In the following consideration of the available data, several issues with the CLAMP method that ought to be addressed become apparent. The focus throughout is on the analytical choices made, not on the collection of raw data: for the purposes of this discussion, it is assumed that the matrix of CLAMP scores is a relatively good reflection of the woody dicot leaf forms present in a living flora. No coding scheme is perfect, but the CLAMP method is the only such coding method that has been widely applied. In contrast, the statistical methods for analyzing CLAMP data represent only a small fraction of the available procedures for multivariate data analysis. Therefore, it seems necessary to explore to what extent the results of a CLAMP analysis are sensitive to the analytical methods chosen and to inherent biases in the data. Are the eigenvector and regression techniques that are generally applied to these data appropriate? What other techniques should be tried? In short: how can we improve the methods used to analyze CLAMP data?
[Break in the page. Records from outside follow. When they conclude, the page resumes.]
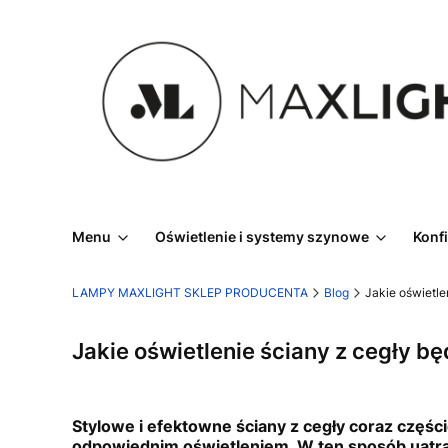
Menu
Oświetlenie i systemy szynowe
Konf
LAMPY MAXLIGHT SKLEP PRODUCENTA
Blog
Jakie oświetle
Jakie oświetlenie ściany z cegły bę
Stylowe i efektowne ściany z cegły coraz częśc
odpowiednim oświetleniem. W ten sposób uatrak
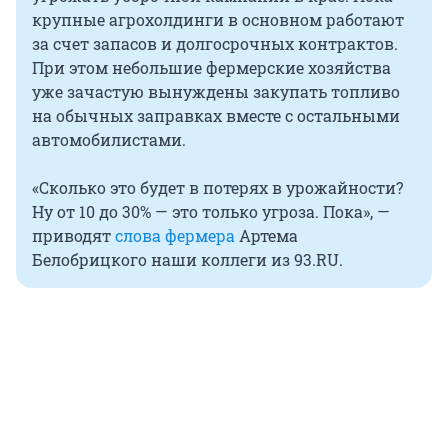
крупные агрохолдинги в основном работают
за счет запасов и долгосрочных контрактов.
При этом небольшие фермерские хозяйства
уже зачастую вынуждены закупать топливо
на обычных заправках вместе с остальными
автомобилистами.
«Сколько это будет в потерях в урожайности?
Ну от 10 до 30% — это только угроза. Пока», —
приводят
слова фермера
Артема
Белобрицкого наши коллеги из 93.RU.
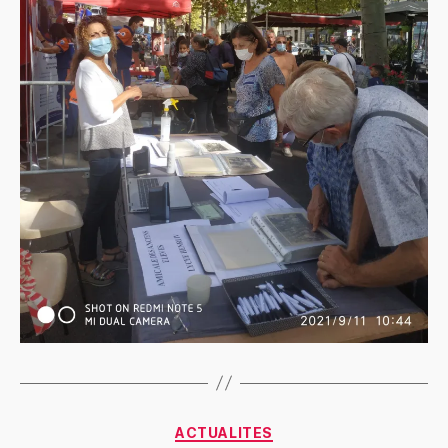
Catégories
ACTUALITES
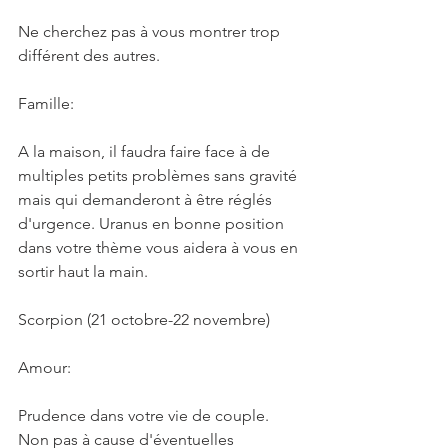
Ne cherchez pas à vous montrer trop 
différent des autres.
Famille:
A la maison, il faudra faire face à de 
multiples petits problèmes sans gravité 
mais qui demanderont à être réglés 
d'urgence. Uranus en bonne position 
dans votre thème vous aidera à vous en 
sortir haut la main.
Scorpion (21 octobre-22 novembre)
Amour:
Prudence dans votre vie de couple. 
Non pas à cause d'éventuelles 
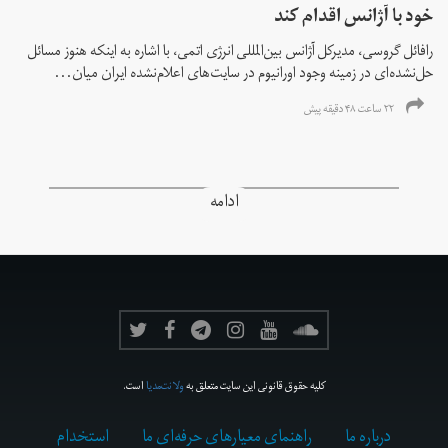
خود با آژانس اقدام کند
رافائل گروسی، مدیرکل آژانس بین‌المللی انرژی اتمی، با اشاره به اینکه هنوز مسائل
حل‌نشده‌ای در زمینه وجود اورانیوم در سایت‌های اعلام‌نشده ایران میان...
۲۲ ساعت ۴۸ دقیقه پیش
ادامه
کلیه حقوق قانونی این سایت متعلق به
ولانت‌مدیا
است.
درباره ما
راهنمای معیارهای حرفه‌ای ما
استخدام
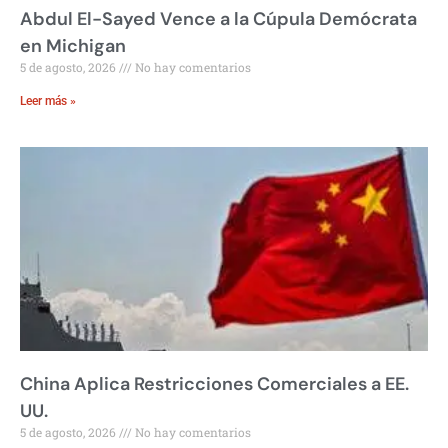
Abdul El-Sayed Vence a la Cúpula Demócrata
en Michigan
5 de agosto, 2026
No hay comentarios
Leer más »
China Aplica Restricciones Comerciales a EE.
UU.
5 de agosto, 2026
No hay comentarios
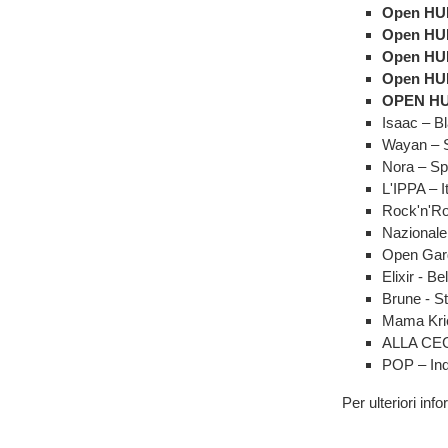
Open HU
Open HU
Open HU
Open HU
OPEN H
Isaac – B
Wayan – 
Nora – Sp
L'IPPA – I
Rock'n'Ro
Nazionale
Open Gar
Elixir - B
Brune - S
Mama Krie
ALLA CEC
POP – Ind
Per ulteriori inf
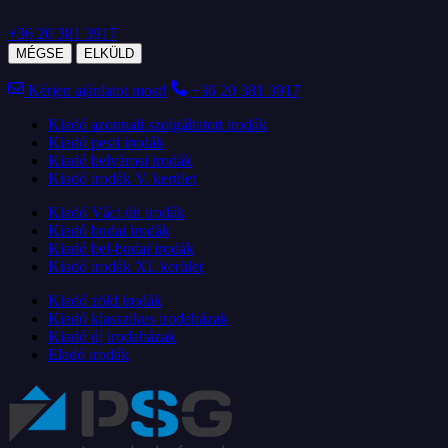
+36 20 381 3917
MÉGSE
ELKÜLD
Kérjen ajánlatot most!
+36 20 381 3917
Kiadó azonnali szolgáltatott irodák
Kiadó pesti irodák
Kiadó belvárosi irodák
Kiadó irodák V. kerület
Kiadó Váci úti irodák
Kiadó budai irodák
Kiadó bel-budai irodák
Kiadó irodák XI. kerület
Kiadó zöld irodák
Kiadó klasszikus irodaházak
Kiadó új irodaházak
Eladó irodák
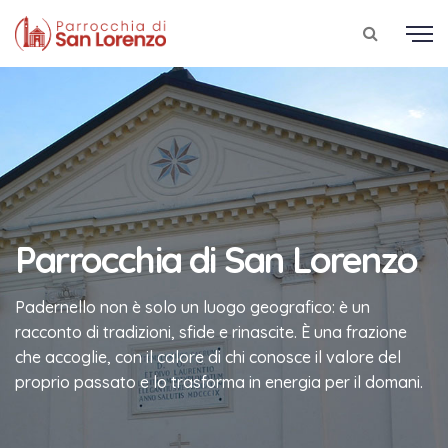
Parrocchia di San Lorenzo
Padernello non è solo un luogo geografico: è un
racconto di tradizioni, sfide e rinascite. È una frazione
che accoglie, con il calore di chi conosce il valore del
proprio passato e lo trasforma in energia per il domani.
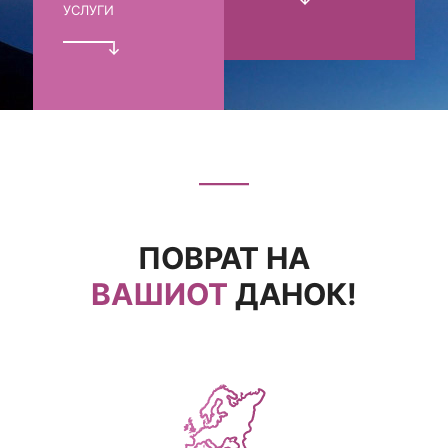
УСЛУГИ
ПОВРАТ НА
ВАШИОТ
ДАНОК!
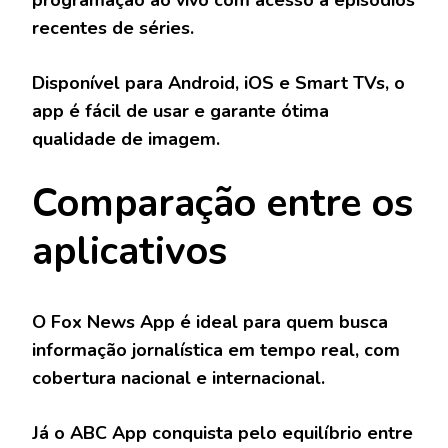
programação ao vivo com acesso a episódios
recentes de séries.
Disponível para Android, iOS e Smart TVs, o
app é fácil de usar e garante ótima
qualidade de imagem.
Comparação entre os
aplicativos
O
Fox News App
é ideal para quem busca
informação jornalística em tempo real, com
cobertura nacional e internacional.
Já o
ABC App
conquista pelo equilíbrio entre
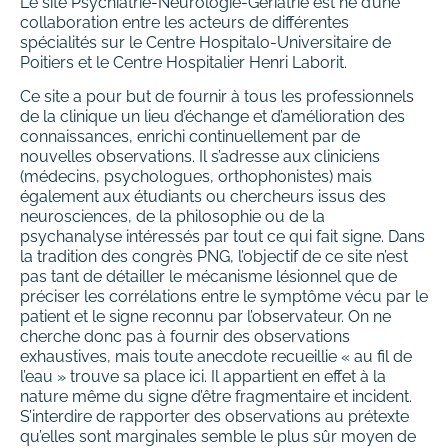
Le site Psychiatrie-Neurologie-Gériatrie est né d’une
collaboration entre les acteurs de différentes
spécialités sur le Centre Hospitalo-Universitaire de
Poitiers et le Centre Hospitalier Henri Laborit.
Ce site a pour but de fournir à tous les professionnels
de la clinique un lieu d’échange et d’amélioration des
connaissances, enrichi continuellement par de
nouvelles observations. Il s’adresse aux cliniciens
(médecins, psychologues, orthophonistes) mais
également aux étudiants ou chercheurs issus des
neurosciences, de la philosophie ou de la
psychanalyse intéressés par tout ce qui fait signe. Dans
la tradition des congrès PNG, l’objectif de ce site n’est
pas tant de détailler le mécanisme lésionnel que de
préciser les corrélations entre le symptôme vécu par le
patient et le signe reconnu par l’observateur. On ne
cherche donc pas à fournir des observations
exhaustives, mais toute anecdote recueillie « au fil de
l’eau » trouve sa place ici. Il appartient en effet à la
nature même du signe d’être fragmentaire et incident.
S’interdire de rapporter des observations au prétexte
qu’elles sont marginales semble le plus sûr moyen de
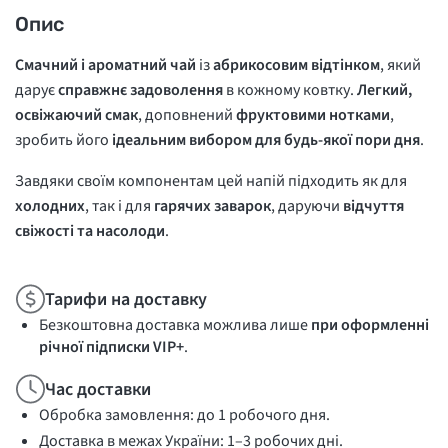
Опис
Смачний і ароматний чай
із
абрикосовим відтінком
, який
дарує
справжнє задоволення
в кожному ковтку.
Легкий,
освіжаючий смак
, доповнений
фруктовими нотками
,
зробить його
ідеальним вибором для будь-якої пори дня
.
Завдяки своїм компонентам цей напій підходить як для
холодних
, так і для
гарячих заварок
, даруючи
відчуття
свіжості та насолоди
.
Тарифи на доставку
Безкоштовна доставка можлива лише
при оформленні
річної підписки VIP+
.
Час доставки
Обробка замовлення: до 1 робочого дня.
Доставка в межах України: 1–3 робочих дні.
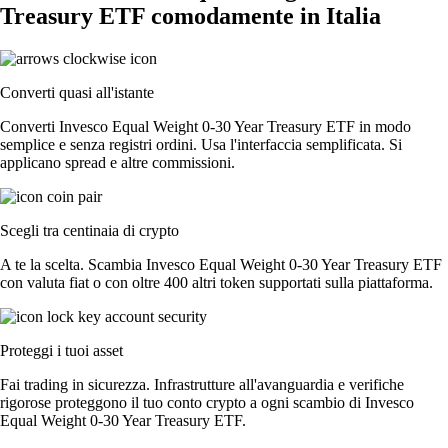
Treasury ETF comodamente in Italia
Converti quasi all'istante
Converti Invesco Equal Weight 0-30 Year Treasury ETF in modo
semplice e senza registri ordini. Usa l'interfaccia semplificata. Si
applicano spread e altre commissioni.
Scegli tra centinaia di crypto
A te la scelta. Scambia Invesco Equal Weight 0-30 Year Treasury ETF
con valuta fiat o con oltre 400 altri token supportati sulla piattaforma.
Proteggi i tuoi asset
Fai trading in sicurezza. Infrastrutture all'avanguardia e verifiche
rigorose proteggono il tuo conto crypto a ogni scambio di Invesco
Equal Weight 0-30 Year Treasury ETF.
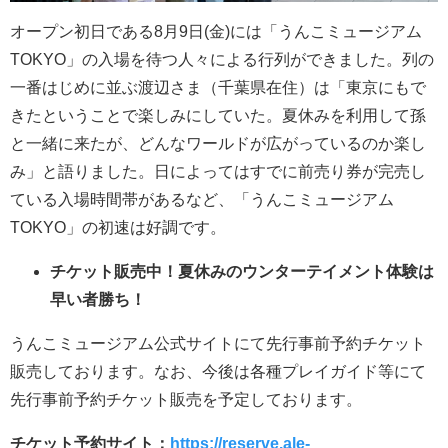
オープン初日である8月9日(金)には「うんこミュージアム
TOKYO」の入場を待つ人々による行列ができました。列の
一番はじめに並ぶ渡辺さま（千葉県在住）は「東京にもで
きたということで楽しみにしていた。夏休みを利用して孫
と一緒に来たが、どんなワールドが広がっているのか楽し
み」と語りました。日によってはすでに前売り券が完売し
ている入場時間帯があるなど、「うんこミュージアム
TOKYO」の初速は好調です。
チケット販売中！夏休みのウンターテイメント体験は
早い者勝ち！
うんこミュージアム公式サイトにて先行事前予約チケット
販売しております。なお、今後は各種プレイガイド等にて
先行事前予約チケット販売を予定しております。
チケット予約サイト：
https://reserve.ale-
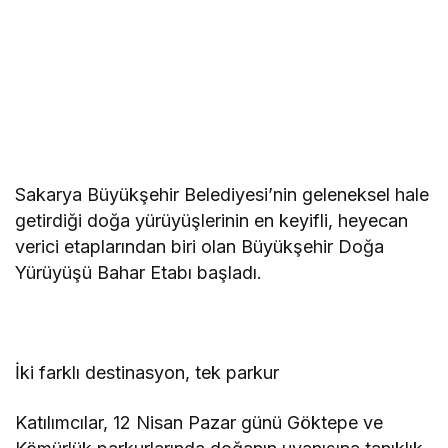
Sakarya Büyükşehir Belediyesi’nin geleneksel hale
getirdiği doğa yürüyüşlerinin en keyifli, heyecan
verici etaplarından biri olan Büyükşehir Doğa
Yürüyüşü Bahar Etabı başladı.
İki farklı destinasyon, tek parkur
Katılımcılar, 12 Nisan Pazar günü Göktepe ve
The alternative or supplementary analytical program proposed by this paper is based on graphical data analysis using pairs plots and seems to show substantial advantages over eigenvector approaches for exploring the relationships between dicot leaves and the environments in which they grow. Though the focus of this examination is specifically aimed at one type of paleobotanical data, the general issue of whether exploratory graphical analysis is more appropriate than data-reduction is applicable to many other paleontological data sets.